# Generalized linear (mixed) models, autumn 2022

## Messages

Februar 16: Note to self (or whoever takes over this course).

December 2: Preliminary solution to todays exam.

November 25: I have booked F3 from 9-15 on Wednesday, November 30 for "spørredag" (questionday) before the exam. I'll be available to answer any question you have before the exam. If I'm not there send me an email or text message (99705519).

You may want to read the frontpage of the exam now. Although R and Rstudio is available at the PCs at the exam facilities there will be no need for R beyond looking up quantiles or probabilities associated with certain distributions that are not given in Tabeller og formler i statistikk.

If you plan to use the Wacom Pen Display, make sure you are familiar with Microsoft OneNote that you need to use to write your answers. The exam office has also made this guide. Alternatively you can write on paper so bring a pencil and eraser.

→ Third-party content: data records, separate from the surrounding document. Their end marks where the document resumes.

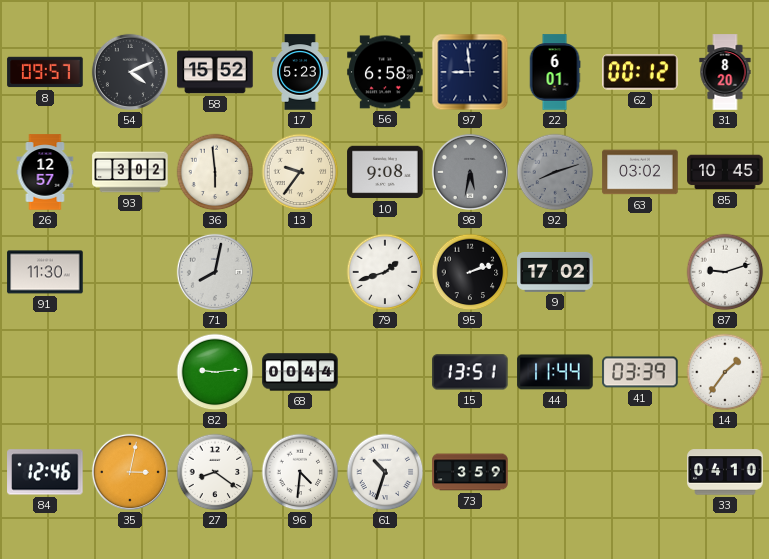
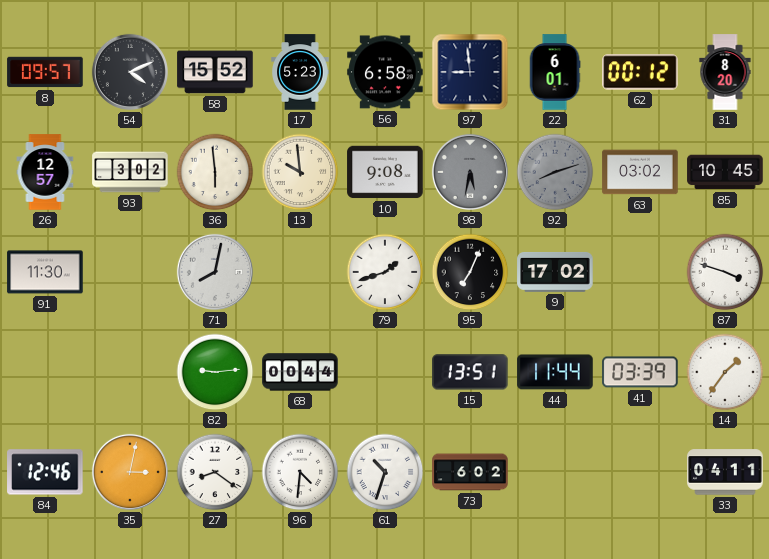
13: 9:36 -> 9:59
95: 2:12 -> 7:04
87: 9:12 -> 3:48
73: 3:59 -> 6:02
33: 04:10 -> 04:11
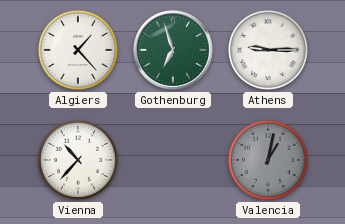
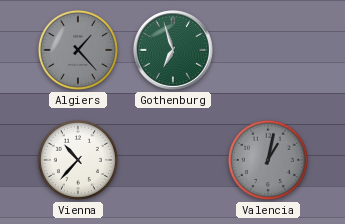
Algiers dial: white -> grey
Athens: 9:15 -> none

A general tip for the exam is to make sure that you're able to state the assumptions of different models in suitable, consise and precise mathematical notation (different possibilities are discussed several places in the lecture notes). For example, describing a logistic regression model by stating that $\operatorname{logit}y_i = \beta_0 + \beta_1 x_1 + \epsilon_i$ would be wrong for several reasons. Why?

## Practical information

Lectures: See Course information.

In addition we will provide guidance for the projects via the Discourse forum and at the computer lab (Banachrommet) on the third floor.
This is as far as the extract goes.